The dataset used in this analysis is sourced from the Kaggle Superstore Dataset, which includes 9,995 rows and 21 columns. The data covers a four-year period, ranging from January 2014 to December 2017, providing a detailed record of sales transactions, customer behavior, product performance, and profitability trends over time.


🔧 Process Overview

  1. Asked the business question

  2. Prepared the data to be used.

  3. Inspected and cleaned raw CSV using Excel & Python

  4. Corrected header names and removed unused columns (e.g., Product Names)

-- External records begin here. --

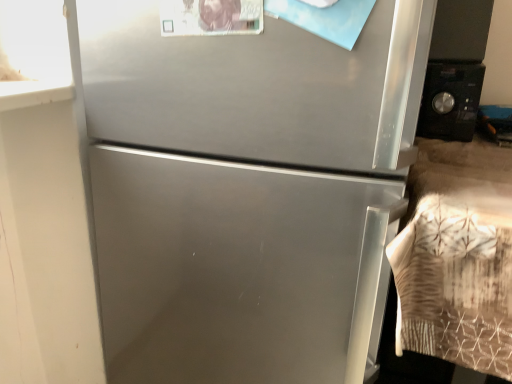 Find the location of a particular element. This screenshot has width=512, height=384. satin silver refrigerator at center is located at coordinates (247, 191).

The width and height of the screenshot is (512, 384). Describe the element at coordinates (247, 191) in the screenshot. I see `satin silver refrigerator at center` at that location.

This screenshot has height=384, width=512. In order to click on black matte microwave at right in this screenshot , I will do `click(450, 100)`.

Looking at this image, measure the distance between black matte microwave at right and camera.

The distance of black matte microwave at right from camera is 98.15 centimeters.

The width and height of the screenshot is (512, 384). Describe the element at coordinates (450, 100) in the screenshot. I see `black matte microwave at right` at that location.

Locate an element on the screen. Image resolution: width=512 pixels, height=384 pixels. satin silver refrigerator at center is located at coordinates (247, 191).

Does satin silver refrigerator at center appear on the left side of black matte microwave at right?

Correct, you'll find satin silver refrigerator at center to the left of black matte microwave at right.

Considering the positions of objects satin silver refrigerator at center and black matte microwave at right in the image provided, who is in front, satin silver refrigerator at center or black matte microwave at right?

Positioned in front is satin silver refrigerator at center.

Considering the positions of points (250, 291) and (424, 88), is point (250, 291) farther from camera compared to point (424, 88)?

No, it is in front of (424, 88).

From the image's perspective, does satin silver refrigerator at center appear lower than black matte microwave at right?

Indeed, from the image's perspective, satin silver refrigerator at center is shown beneath black matte microwave at right.

From a real-world perspective, is satin silver refrigerator at center positioned under black matte microwave at right based on gravity?

Correct, in the physical world, satin silver refrigerator at center is lower than black matte microwave at right.

Is satin silver refrigerator at center wider than black matte microwave at right?

Correct, the width of satin silver refrigerator at center exceeds that of black matte microwave at right.

Can you confirm if satin silver refrigerator at center is shorter than black matte microwave at right?

In fact, satin silver refrigerator at center may be taller than black matte microwave at right.

Which of these two, satin silver refrigerator at center or black matte microwave at right, is bigger?

With larger size is satin silver refrigerator at center.

Which is correct: satin silver refrigerator at center is inside black matte microwave at right, or outside of it?

satin silver refrigerator at center cannot be found inside black matte microwave at right.

Is satin silver refrigerator at center touching black matte microwave at right?

They are not placed beside each other.

Could you tell me if satin silver refrigerator at center is facing black matte microwave at right?

No, satin silver refrigerator at center is not turned towards black matte microwave at right.

How different are the orientations of satin silver refrigerator at center and black matte microwave at right in degrees?

The facing directions of satin silver refrigerator at center and black matte microwave at right are 7.25 degrees apart.

Measure the distance between satin silver refrigerator at center and black matte microwave at right.

satin silver refrigerator at center is 22.62 inches away from black matte microwave at right.

Identify the location of appliance behind the satin silver refrigerator at center. This screenshot has height=384, width=512. (450, 100).

Which object is positioned more to the left, black matte microwave at right or satin silver refrigerator at center?

Positioned to the left is satin silver refrigerator at center.

Based on the photo, which is in front, black matte microwave at right or satin silver refrigerator at center?

Positioned in front is satin silver refrigerator at center.

Does point (445, 64) lie behind point (187, 349)?

Yes, it is.

From the image's perspective, is black matte microwave at right positioned above or below satin silver refrigerator at center?

black matte microwave at right is above satin silver refrigerator at center.

From a real-world perspective, is black matte microwave at right over satin silver refrigerator at center?

Yes.

Which object is thinner, black matte microwave at right or satin silver refrigerator at center?

Thinner between the two is black matte microwave at right.

In the scene shown: Considering the sizes of objects black matte microwave at right and satin silver refrigerator at center in the image provided, who is shorter, black matte microwave at right or satin silver refrigerator at center?

With less height is black matte microwave at right.

Is black matte microwave at right bigger than satin silver refrigerator at center?

Incorrect, black matte microwave at right is not larger than satin silver refrigerator at center.

Would you say black matte microwave at right is outside satin silver refrigerator at center?

Yes, black matte microwave at right is not within satin silver refrigerator at center.

Is black matte microwave at right in contact with satin silver refrigerator at center?

black matte microwave at right and satin silver refrigerator at center are not in contact.

Does black matte microwave at right turn towards satin silver refrigerator at center?

No, black matte microwave at right is not turned towards satin silver refrigerator at center.

What's the angular difference between black matte microwave at right and satin silver refrigerator at center's facing directions?

7.25 degrees separate the facing orientations of black matte microwave at right and satin silver refrigerator at center.

Measure the distance between black matte microwave at right and satin silver refrigerator at center.

They are 22.62 inches apart.

You are a GUI agent. You are given a task and a screenshot of the screen. Output one action in this format:
    pyautogui.click(x=<x>, y=<y>)
    Task: Click on the refrigerator on the left side of black matte microwave at right
    The image size is (512, 384).
    Given the screenshot: What is the action you would take?
    pyautogui.click(x=247, y=191)

The image size is (512, 384). Find the location of `refrigerator below the black matte microwave at right (from a real-world perspective)`. refrigerator below the black matte microwave at right (from a real-world perspective) is located at coordinates (247, 191).

At what (x,y) coordinates should I click in order to perform the action: click on refrigerator in front of the black matte microwave at right. Please return your answer as a coordinate pair (x, y). Looking at the image, I should click on (247, 191).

  5. Ensured data validation and consistency

  6. Imported into MySQL Workbench for querying

  7. Wrote modular SQL scripts:

  8. Exported results to CSV

  9. Visualized in Tableau for pattern discovery

  10. Made insights and data-driven actions and recommendations


📊 Key Insights & Actions

1. KPIs Summary

  • Total Sales: $2.3M

  • Total Profit: $286K

  • Overall Profit Margin: 12%

Action:

  • Benchmark KPIs quarterly & yearly

  • Set alerts for margin drops

  • Share KPIs across departments for strategic alignment

  • Use KPIs to trigger drill-down analysis


Insight:

  • Consumer segment drives $1.16M in sales (51% of total).

Action:

  • Launch targeted loyalty programs

  • Deploy personalized marketing for high-value segments

  • Use account-based marketing for key customers


Insight:

  • Phones lead with $330K in sales

  • Fasteners underperform with only $3K

  • Labels have top profit margin (44%) but low volume

  • Tables have negative margins (-9%)

Action:

  • Bundle high-margin items (e.g., Labels + Phones)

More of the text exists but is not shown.